La porte de la cuisine donnait sur un grand potager suivi d'un aussi grand champ d'arbres fruitiers. Plusieurs allées découpaient le potager et il y avait quelques bancs de pierres. Je m'assis sur l'un d'entre eux, posai le panier à côté de moi et me prit la tête dans les mains. Je m'octroyai quelques minutes pour repenser à ce qui venait de m'arriver. Je m'étais bien foutue dans les embrouilles. Quant à espérer qu'il oublie cette petite altercation et oublie la petite servante banale qui l'avait défié... impossible. De un, le prince avait un ego de la taille du Kilimandjaro et il ne passerait pas l'éponge sur un tel affront ; de deux, impossible qu'il ne me reconnaisse plus, avec ma cicatrice si particulière qu'il n'avait pas pu manquer. J'aurais vraiment dû la cacher, mais le mal était fait, et rien ne servait de regretter.

Je frissonnai en me remémorant l'humiliante scène et l'arrogant protagoniste. Ses yeux aussi froids et clairs que la glace, ses cheveux d'or, son visage dur et fermé, sa mâchoire carrée, sa posture stricte et... royale, merde! Merde, merde et encore merde, tiens. Rien à faire, mon esprit refusait d'assimiler la bourde que je venais de commettre.

J'ai. insulté. et. crié. sur. le. prince. héritier. de. la. couronne.

Je soupirai. Ma mission commençait vraiment bien. Comment allais-je bien pouvoir me rattraper après cela?... Et si jamais Aaron s'était plaint à la gouvernante et que je me faisais virer? Me renvoyer signait l'échec d'une mission capitale pour l'avenir des rebelles. Je préférerais encore être emprisonnée, au moins je resterais dans l'enceinte du château... Cette mission était bien trop importante. Je devais trouver le moyen de rattraper le coup, quitte à me soumettre et m'aplatir devant les puissants de ce monde.

Quelle idée détestable!

- Vous êtes sensée travailler, dit soudain une voix sérieuse mais enfantine.

Je sursautai et me redressai. Une petite fille au visage d'ange, qui devait avoir huit ou neuf ans, se tenait devant moi. Elle avait des cheveux mi-longs blonds comme le blé, et de beaux yeux chocolats. Elle portait un jean bleu nuit et un simple tee-shirt blanc . Je souris, ayant toujours adoré les enfants.

- Je faisais une petite pause. Qui es-tu?

Elle fronça les sourcils brièvement, le regard dans le vide, puis me fixa la tête haute.

- Laëtitia.

Je me crispai. Ah bah oui, tant qu'à faire, après le prince, la princesse. J'espérais qu'elle n'était pas comme son frère. Avec un respect forcé (je trouvais franchement débile de se comporter comme ça face à une gosse) j'inclinai la tête.

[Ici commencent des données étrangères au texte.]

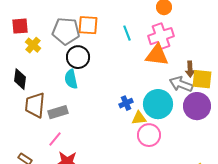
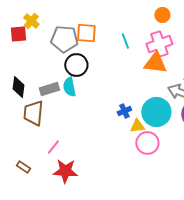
yellow cross: (33, 45) -> (31, 21), moved
gray rectangle: (58, 112) -> (49, 89), moved

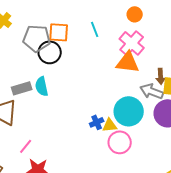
cyan line: (125, 41) -> (95, 29), moved
pink cross: (159, 44) -> (132, 43), turned -30
black circle: (76, 65) -> (50, 52), moved
blue cross: (124, 111) -> (97, 122), moved

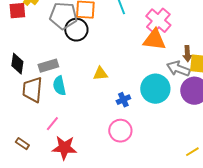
cyan semicircle: (42, 86) -> (59, 86), moved
yellow triangle: (110, 125) -> (100, 74), moved
pink circle: (120, 142) -> (120, 131), moved

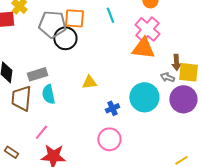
gray arrow: (178, 69) -> (167, 77), size x0.6

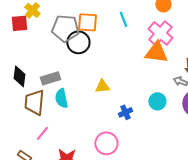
cyan circle: (144, 97) -> (157, 101), size x0.6
pink line: (41, 132) -> (42, 133), moved
pink circle: (109, 139) -> (106, 143), moved

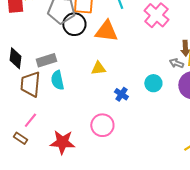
orange triangle: (156, 52) -> (106, 31), moved
blue cross: (125, 112) -> (121, 94), turned -32
pink line: (42, 133) -> (30, 120), moved

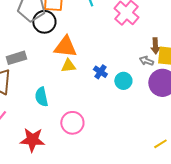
orange triangle: (106, 31) -> (65, 47), moved
cyan semicircle: (57, 80) -> (41, 97), moved
blue cross: (121, 94) -> (100, 72), moved

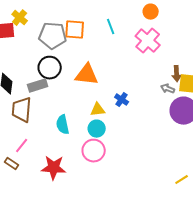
black circle: (44, 22) -> (50, 68), moved
yellow triangle: (68, 66) -> (98, 110), moved
cyan circle: (123, 81) -> (97, 129), moved
yellow line: (160, 144) -> (182, 180), moved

- Votre Altesse. Que faites-vous toute seule dehors?

Elle haussa des sourcils dédaigneux, puis m'avoua, sur un ton de confidence:

- J'essaye de semer ma gouvernante.

Je souris.

- Pourquoi cela?

- Ce soir, il y a un grand dîner avec papa et maman et Aaron. Elle voulait à tout prix me faire essayer plein de robes. Je m'ennuyais. Je m'ennuie toujours.

Je me levai et pris mon panier.

- Dans ce cas, pourquoi ne viendrais-tu pas m'aider à cueillir des fraises ? lui demandai-je en adoptant naturellement le tutoiement.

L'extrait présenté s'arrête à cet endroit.